───── MATERIAL FOR THE TASK ─────

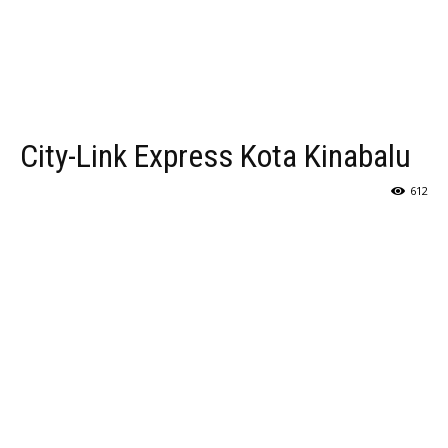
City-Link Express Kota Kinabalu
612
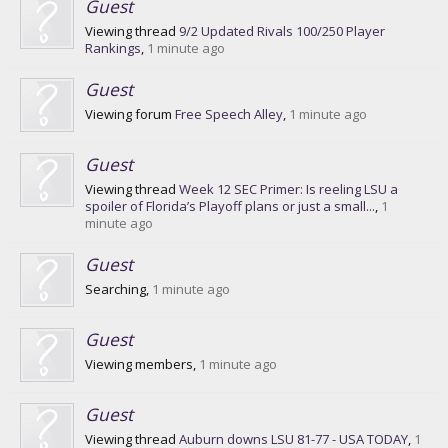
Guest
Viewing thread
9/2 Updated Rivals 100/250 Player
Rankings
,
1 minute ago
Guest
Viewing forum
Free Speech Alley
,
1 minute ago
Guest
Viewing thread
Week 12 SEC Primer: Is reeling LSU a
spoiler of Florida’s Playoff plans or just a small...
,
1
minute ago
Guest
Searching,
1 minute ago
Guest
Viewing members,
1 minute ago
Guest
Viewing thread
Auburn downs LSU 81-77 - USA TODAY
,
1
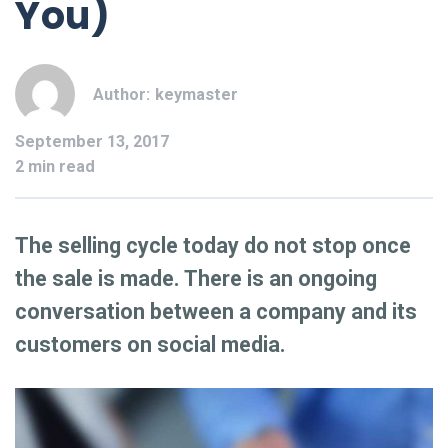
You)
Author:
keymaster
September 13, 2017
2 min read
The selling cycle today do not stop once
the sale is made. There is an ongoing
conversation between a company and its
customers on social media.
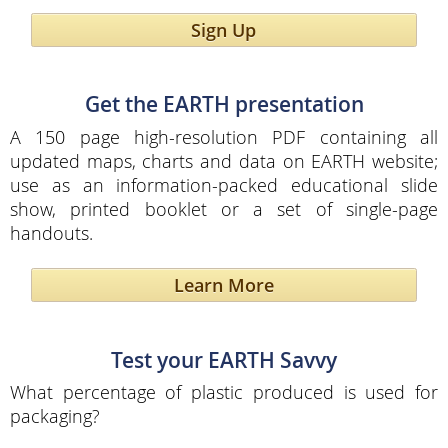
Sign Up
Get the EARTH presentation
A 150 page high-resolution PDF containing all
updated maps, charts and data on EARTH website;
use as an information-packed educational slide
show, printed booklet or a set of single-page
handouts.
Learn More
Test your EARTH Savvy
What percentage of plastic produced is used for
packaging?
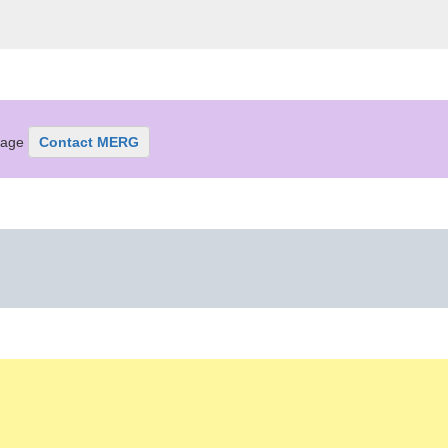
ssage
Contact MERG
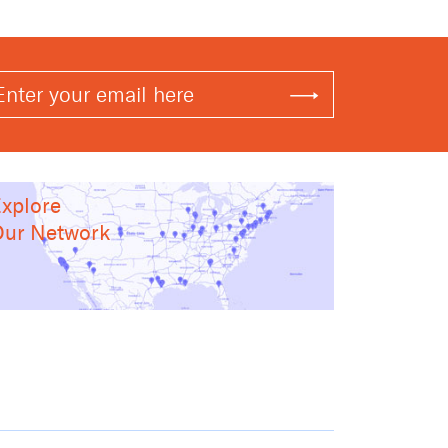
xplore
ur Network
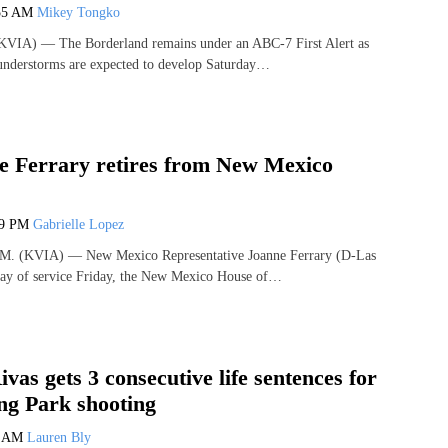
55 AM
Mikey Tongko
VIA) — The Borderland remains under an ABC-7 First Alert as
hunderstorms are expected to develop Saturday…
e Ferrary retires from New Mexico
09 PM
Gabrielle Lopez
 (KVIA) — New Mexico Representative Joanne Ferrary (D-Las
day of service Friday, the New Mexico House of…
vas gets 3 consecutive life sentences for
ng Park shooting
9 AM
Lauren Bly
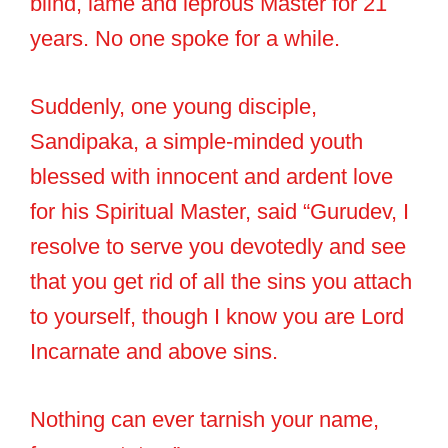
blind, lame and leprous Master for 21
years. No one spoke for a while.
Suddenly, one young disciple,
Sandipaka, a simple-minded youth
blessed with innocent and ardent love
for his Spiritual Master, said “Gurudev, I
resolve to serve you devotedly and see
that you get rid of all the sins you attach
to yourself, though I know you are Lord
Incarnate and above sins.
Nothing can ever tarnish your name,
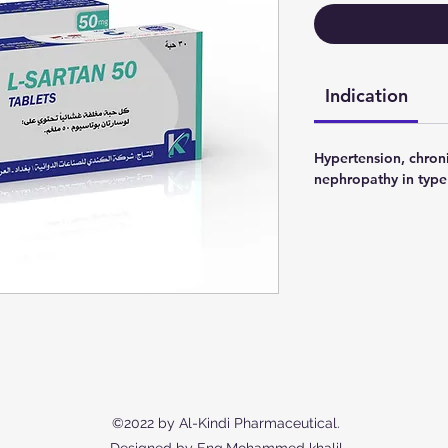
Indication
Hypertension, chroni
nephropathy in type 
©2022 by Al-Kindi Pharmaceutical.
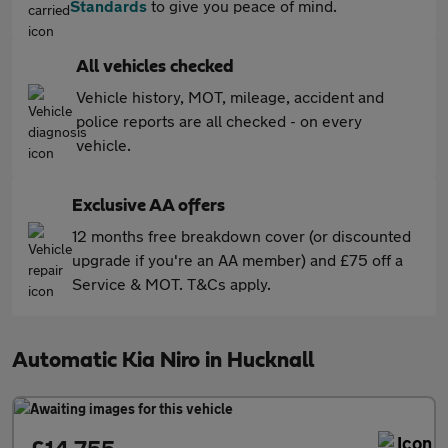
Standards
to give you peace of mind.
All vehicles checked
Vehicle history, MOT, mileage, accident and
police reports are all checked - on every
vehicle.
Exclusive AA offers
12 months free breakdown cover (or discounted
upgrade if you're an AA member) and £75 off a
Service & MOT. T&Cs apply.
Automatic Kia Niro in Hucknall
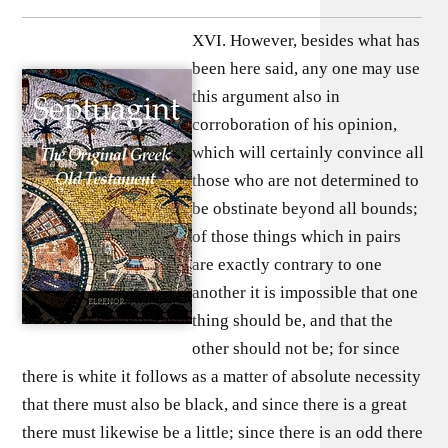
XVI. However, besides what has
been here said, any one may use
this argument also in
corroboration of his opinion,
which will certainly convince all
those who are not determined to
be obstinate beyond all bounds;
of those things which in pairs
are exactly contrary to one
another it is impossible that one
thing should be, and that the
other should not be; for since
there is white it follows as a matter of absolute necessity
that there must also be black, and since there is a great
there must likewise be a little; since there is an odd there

─────
───── MATERIAL FOR THE TASK ─────

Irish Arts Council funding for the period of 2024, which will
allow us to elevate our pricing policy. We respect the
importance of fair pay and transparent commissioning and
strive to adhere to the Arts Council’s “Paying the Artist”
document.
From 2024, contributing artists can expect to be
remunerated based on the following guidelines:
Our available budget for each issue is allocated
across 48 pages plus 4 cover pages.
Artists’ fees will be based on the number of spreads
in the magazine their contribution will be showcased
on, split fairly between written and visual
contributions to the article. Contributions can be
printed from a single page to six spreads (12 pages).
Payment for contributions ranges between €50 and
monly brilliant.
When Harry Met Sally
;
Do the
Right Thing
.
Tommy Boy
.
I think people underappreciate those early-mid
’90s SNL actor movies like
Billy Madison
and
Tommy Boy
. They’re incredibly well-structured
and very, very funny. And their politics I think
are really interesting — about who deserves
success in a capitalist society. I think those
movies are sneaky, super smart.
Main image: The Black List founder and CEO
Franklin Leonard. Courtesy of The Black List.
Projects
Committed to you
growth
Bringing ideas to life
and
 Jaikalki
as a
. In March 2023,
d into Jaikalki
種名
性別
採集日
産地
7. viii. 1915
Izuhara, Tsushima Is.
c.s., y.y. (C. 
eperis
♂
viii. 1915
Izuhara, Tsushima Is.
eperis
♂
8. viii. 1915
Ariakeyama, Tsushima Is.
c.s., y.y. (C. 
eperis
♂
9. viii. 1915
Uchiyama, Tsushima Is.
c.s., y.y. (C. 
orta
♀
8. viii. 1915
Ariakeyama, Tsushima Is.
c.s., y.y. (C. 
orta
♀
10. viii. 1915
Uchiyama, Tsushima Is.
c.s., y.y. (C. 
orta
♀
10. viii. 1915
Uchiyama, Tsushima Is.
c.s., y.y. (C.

─────
───── MATERIAL FOR THE TASK ─────

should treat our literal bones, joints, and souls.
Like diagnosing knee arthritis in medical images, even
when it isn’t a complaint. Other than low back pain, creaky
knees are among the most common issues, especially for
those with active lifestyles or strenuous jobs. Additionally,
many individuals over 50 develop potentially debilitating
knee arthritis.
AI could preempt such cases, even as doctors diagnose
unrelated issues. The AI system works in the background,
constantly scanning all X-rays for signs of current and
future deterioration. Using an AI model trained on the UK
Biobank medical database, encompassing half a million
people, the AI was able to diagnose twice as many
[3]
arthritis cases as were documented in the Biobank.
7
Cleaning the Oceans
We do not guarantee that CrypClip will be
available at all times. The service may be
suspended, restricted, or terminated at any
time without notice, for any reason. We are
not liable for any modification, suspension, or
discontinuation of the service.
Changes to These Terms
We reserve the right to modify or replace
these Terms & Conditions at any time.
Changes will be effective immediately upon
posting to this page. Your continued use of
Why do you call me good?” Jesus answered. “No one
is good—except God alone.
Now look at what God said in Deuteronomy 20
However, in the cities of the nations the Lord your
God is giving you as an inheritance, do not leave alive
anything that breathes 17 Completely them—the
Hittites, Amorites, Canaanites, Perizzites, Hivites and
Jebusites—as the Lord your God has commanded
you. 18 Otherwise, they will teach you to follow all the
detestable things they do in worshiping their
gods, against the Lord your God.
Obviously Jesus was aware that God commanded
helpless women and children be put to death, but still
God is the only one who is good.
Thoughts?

─────

DESCRIPTION OF THE TASK: Lines with "arthritis" in them are what the answer must contain; copy each from the records above.

RESPONSE FOR THIS EXERCISE:
Like diagnosing knee arthritis in medical images, even
knee arthritis.
arthritis cases as were documented in the Biobank.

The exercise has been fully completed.